Ravenbrook / Projects / Perforce Defect Tracking Integration / Version 1.0 Product Sources / Design
Perforce Defect Tracking Integration Project
This document describes the design, data structures and algorithms of the Perforce defect tracking integration's replicator daemon.
The purpose of this document is to make it possible for people to maintain the replicator, and to adapt it to work on new platforms and with new defect tracking systems, to meet requirements 20 and 21.
This document will be modified as the product is developed.
The readership of this document is the product developers.
This document is not confidential.
For each pair consisting of a defect tracking server and Perforce
server where there is replication going on there is a replicator object.
The replicator object in Python belongs to the replicator
class in the replicator
module, or to a subclass.
These replicator objects do not communicate with each other. This makes their design and implementation simple. (There may be a loss of efficiency by having multiple connections to a defect tracking server, or making multiple queries to find cases that have changed, but I believe that the gain in simplicity is worth the risk of loss of performance.)
The replicator object is completely independent of the defect tracking system: all defect tracking system specific code is in a separate object. This makes it easier to port the integration to a new defect tracking system (requirement 21).
Each replicator object is paired with a defect tracker object, which
represents the connection to the defect tracking system. The defect
tracker object in Python belongs to a subclass of the
defect_tracker
class in the replicator
module.
The defect tracker object will in turn use some interface to connect to the defect tracking system. This may be an API from the defect tracking vendor, or a direct connection to the database.
The structure of the replicator is illustrated in figure 1.
Figure 1. The
replicator structure
Each replicator has a unique identifier. This is a string of up to 32 characters that matches the syntax of an identifier in C (only letters, digits and underscores, must start with a letter or underscore). The replicator identifier can be used as a component of other identifiers where it is necessary to distinguish between different replicators. The replicator identifier makes it possible to support organizations with multiple defect tracking servers and/or multiple Perforce servers (requirements 96, 97 and 98).
When the integration is installed, the administrator must extend the
Perforce jobspec P4DTI-rid
field which contains the
identifier of the replicator which replicates that job (see section 4.3). The integration must extend the
defect tracking system's issue table the first time it runs with a field
that will contain a replicator identifier. This field will not be
filled in until the issue is selected for replication; see section 2.9.

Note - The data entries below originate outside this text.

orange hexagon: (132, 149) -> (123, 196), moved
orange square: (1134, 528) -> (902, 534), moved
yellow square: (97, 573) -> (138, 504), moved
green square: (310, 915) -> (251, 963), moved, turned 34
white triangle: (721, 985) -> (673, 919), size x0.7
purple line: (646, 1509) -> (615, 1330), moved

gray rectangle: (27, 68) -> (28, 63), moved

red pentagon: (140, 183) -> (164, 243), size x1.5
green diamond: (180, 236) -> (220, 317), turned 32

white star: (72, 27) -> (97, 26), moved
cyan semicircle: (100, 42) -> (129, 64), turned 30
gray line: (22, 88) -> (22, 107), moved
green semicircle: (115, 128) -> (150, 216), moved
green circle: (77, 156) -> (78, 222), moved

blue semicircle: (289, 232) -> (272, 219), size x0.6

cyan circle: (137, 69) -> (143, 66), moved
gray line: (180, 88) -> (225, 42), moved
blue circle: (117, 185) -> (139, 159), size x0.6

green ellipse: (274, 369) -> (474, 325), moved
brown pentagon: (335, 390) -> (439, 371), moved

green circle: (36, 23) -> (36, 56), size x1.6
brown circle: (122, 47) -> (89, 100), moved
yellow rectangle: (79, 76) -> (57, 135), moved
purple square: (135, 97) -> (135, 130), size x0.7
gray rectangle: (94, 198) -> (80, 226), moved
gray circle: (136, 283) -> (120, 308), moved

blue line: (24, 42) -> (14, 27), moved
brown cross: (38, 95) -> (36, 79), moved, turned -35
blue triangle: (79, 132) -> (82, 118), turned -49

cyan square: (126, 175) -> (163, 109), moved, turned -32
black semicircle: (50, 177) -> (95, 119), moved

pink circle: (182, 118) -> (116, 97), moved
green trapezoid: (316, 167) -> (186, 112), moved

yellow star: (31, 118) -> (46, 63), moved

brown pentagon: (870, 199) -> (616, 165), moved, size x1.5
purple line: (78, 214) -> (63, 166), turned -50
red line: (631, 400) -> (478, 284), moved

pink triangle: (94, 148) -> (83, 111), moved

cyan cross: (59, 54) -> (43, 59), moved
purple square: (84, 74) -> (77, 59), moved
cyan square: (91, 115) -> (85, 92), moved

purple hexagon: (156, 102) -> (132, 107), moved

A consequence of this design is that each job is replicated to one and only one issue (and vice versa).
Each Perforce server has a unique identifier. This is a string of up to 32 characters that matches the syntax of an identifier in C (only letters, digits and underscores, must start with a letter or underscore). The server identifier makes it possible to support organizations with multiple Perforce servers (requirements 97 and 98).
The integration must extend the defect tracking system's issue table the first time it runs with a field that will contain the Perforce server identifier of the server the issue is replicated to. This field will not be filled in until the issue is selected for replication; see section 2.9.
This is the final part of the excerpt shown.